Clearing disinformation is our first job at the Telescope Makers’ Workshop. “So you’re grinding a lens!” No, we’re grinding a mirror. “How do you put the coating on the back?” The aluminum coating actually goes on the front. In that sense, it’s not really a mirror, it’s a mirror holder! “That mirror you’re making; what power magnification is it?” The mirror doesn’t magnify anything. The magnification is done by the eyepiece; the mirror just gathers enough light to make the view worth looking at. “Will it save me money?” Well, probably not; but amateur astronomy is rarely about saving money or time.
Make Your Own Masterpiece
Held every Friday night at Oakland, California’s Chabot Space and Science Center, the Telescope Makers’ Workshop is an informal gathering where you can learn how to grind and polish a high-quality Newtonian telescope mirror and, hopefully, turn it into your own masterpiece of optics, woodcraft, and design. We have helped build thousands of telescopes over the workshop’s 70+ years of existence. A typical project takes a year; the largest we’ve seen someone build is 22 inches. Every person’s telescope is different, albeit they all work according to the same optical and mechanical principles. The accuracy of your work is measured in millionths of an inch!

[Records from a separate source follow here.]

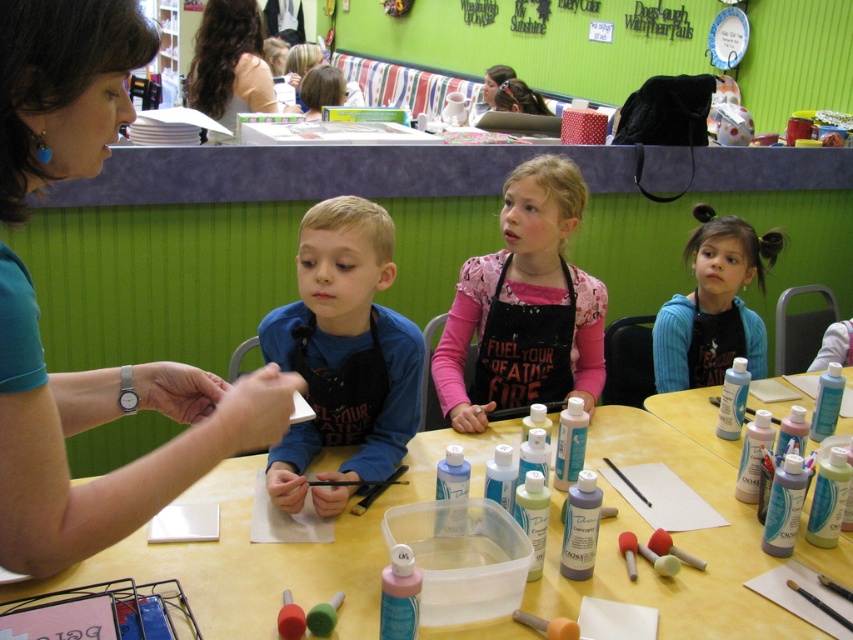 Question: Is matte teal shirt at upper left thinner than brown hair at upper left?

Choices:
 (A) no
 (B) yes

Answer: (B)

Question: Is pink matte apron at center smaller than brown hair at upper left?

Choices:
 (A) no
 (B) yes

Answer: (B)

Question: Which point appears farthest from the camera in this image?

Choices:
 (A) pos(376,385)
 (B) pos(209,486)

Answer: (A)

Question: Which point appears closest to the camera in this image?

Choices:
 (A) (770, 250)
 (B) (259, 40)
 (C) (708, 413)
 (D) (735, 464)

Answer: (D)

Question: Which of the following is the closest to the observer?

Choices:
 (A) (717, 477)
 (B) (201, 97)

Answer: (A)

Question: Is pink matte apron at center below translucent plastic bottles at center?

Choices:
 (A) yes
 (B) no

Answer: (B) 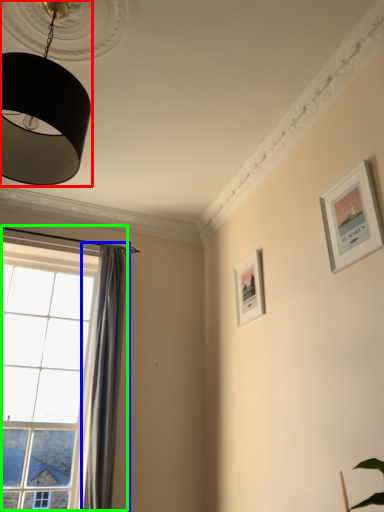 Question: Which is nearer to the lamp (highlighted by a red box)? curtain (highlighted by a blue box) or window (highlighted by a green box).

Choices:
 (A) curtain
 (B) window

Answer: (B) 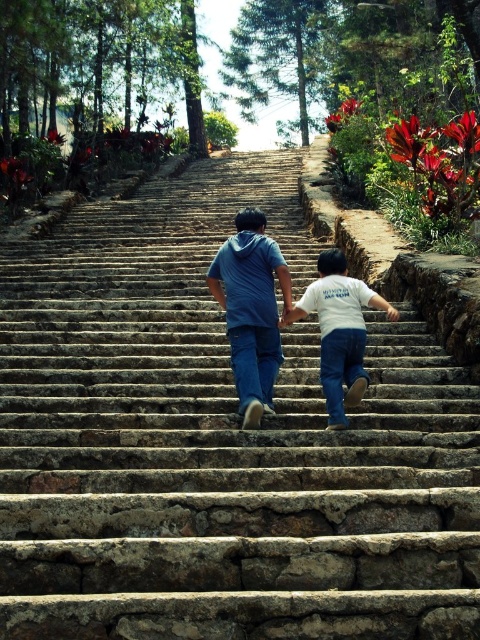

Building a telescope involves a unique combination of physics, mathematics, astronomy, and craft. You don’t have to be a rocket scientist, but you might just imagine you’re flying in a rocket as you look through your home-built scope and see galaxies, clusters, and nebula invisible to the naked eye, inhabiting regions of space thousands or even millions of light years from planet Earth.
Aim for the Stars
The workshop is free to the public, and funded by the Eastbay Astronomical Society. Students have to purchase some materials and scavenge the rest, but the Society provides grinding and polishing compounds as well as instruction and measurement. Visit their website, or check out the Eastbay Astronomical Society, for more information about getting started.
More Telescope Workshops
Look online for a telescope workshop near you — standouts include the Springfield Telescope Makers in Stellafane, Vermont, the National Capitol Astronomers in Washington, DC, led by Guy Brandenburg, and Dave Frey’s workshops with the San Francisco Amateur Astronomers.